Bruxelles au pays des start-up
C’est à se demander si les bureaucrates de la Commission européenne comprennent quelque chose à l’écosystème des start-up. Témoin, la volonté de Bruxelles de protéger les jeunes sociétés contre les acquisitions dites « prédatrices », qui risque de décourager un peu plus le financement de l’innovation dont l’Europe a pourtant bien besoin.
La killer acquisition consiste à racheter une pépite pour en capturer l’innovation, parfois avant toute commercialisation. La Commission veut donc avoir un droit de regard sur les entreprises convoitées, même si elles ne font aucun chiffre, afin de pouvoir s’y opposer. Cette idée, bien que noble, méconnaît plusieurs aspects du système. En premier lieu, les innovations prédatrices ne concernent que 6 % des acquisitions, selon une étude anglo-américaine centrée sur le secteur pharmaceutique, qui est bien particulier. Le phénomène est donc ultramarginal.
Ensuite, dans ce type de transaction, la cible est consentante. Au contraire d’une OPA boursière hostile, où l’acquéreur va proposer un rachat de titres contre l’avis du management de la firme convoitée, l’acquisition d’une start-up se fait avec l’accord des intéressés, toujours désireux de valoriser leurs stock-options.
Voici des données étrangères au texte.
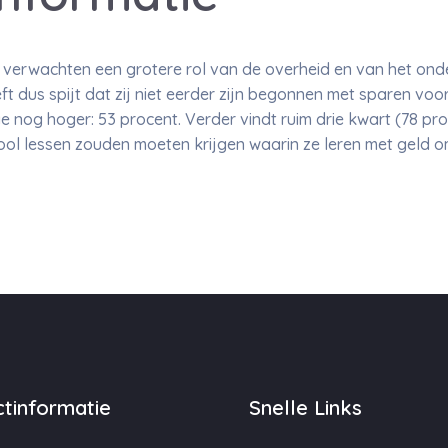
verwachten een grotere rol van de overheid en van het onder
eft dus spijt dat zij niet eerder zijn begonnen met sparen voo
 nog hoger: 53 procent. Verder vindt ruim drie kwart (78 pr
ool lessen zouden moeten krijgen waarin ze leren met geld 
tinformatie
Snelle Links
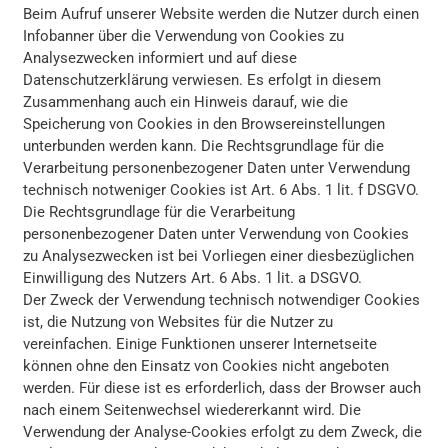
Beim Aufruf unserer Website werden die Nutzer durch einen
Infobanner über die Verwendung von Cookies zu
Analysezwecken informiert und auf diese
Datenschutzerklärung verwiesen. Es erfolgt in diesem
Zusammenhang auch ein Hinweis darauf, wie die
Speicherung von Cookies in den Browsereinstellungen
unterbunden werden kann. Die Rechtsgrundlage für die
Verarbeitung personenbezogener Daten unter Verwendung
technisch notweniger Cookies ist Art. 6 Abs. 1 lit. f DSGVO.
Die Rechtsgrundlage für die Verarbeitung
personenbezogener Daten unter Verwendung von Cookies
zu Analysezwecken ist bei Vorliegen einer diesbezüglichen
Einwilligung des Nutzers Art. 6 Abs. 1 lit. a DSGVO.
Der Zweck der Verwendung technisch notwendiger Cookies
ist, die Nutzung von Websites für die Nutzer zu
vereinfachen. Einige Funktionen unserer Internetseite
können ohne den Einsatz von Cookies nicht angeboten
werden. Für diese ist es erforderlich, dass der Browser auch
nach einem Seitenwechsel wiedererkannt wird. Die
Verwendung der Analyse-Cookies erfolgt zu dem Zweck, die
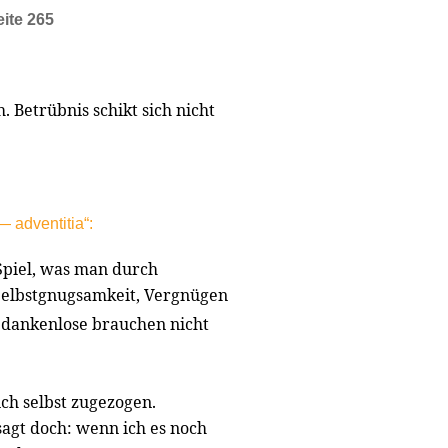
eite 265
. Betrübnis schikt sich nicht
 adventitia“:
piel, was man durch
 Selbstgnugsamkeit, Vergnügen
dankenlose brauchen nicht
ch selbst zugezogen.
sagt doch: wenn ich es noch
Et les investisseurs en capital-risque ont tout à y gagner : leur motivation principale est précisément ce qu’ils appellent la « sortie », avec de préférence un joli multiple par rapport à la mise initiale.
Certaines jeunes pousses se positionnent même sciemment sur des technologies destinées à intéresser de grands groupes de la tech. Une start-up développant un algorithme d’optimisation publicitaire fera logiquement tout pour susciter l’intérêt d’un Criteo ou d’un Google. Une autre spécialisée dans l’analyse de ventes cherchera à attirer un acteur du commerce en ligne.
Côté acquéreur, la motivation est souvent liée au facteur temps : gagner six mois en s’offrant une technologie ou une équipe d’ingénieurs immédiatement opérationnels est tentant. Qu’on le juge cupide ou dynamique, le système fonctionne ainsi– aussi mal aisé que ce soit à comprendre pour un fonctionnaire bruxellois.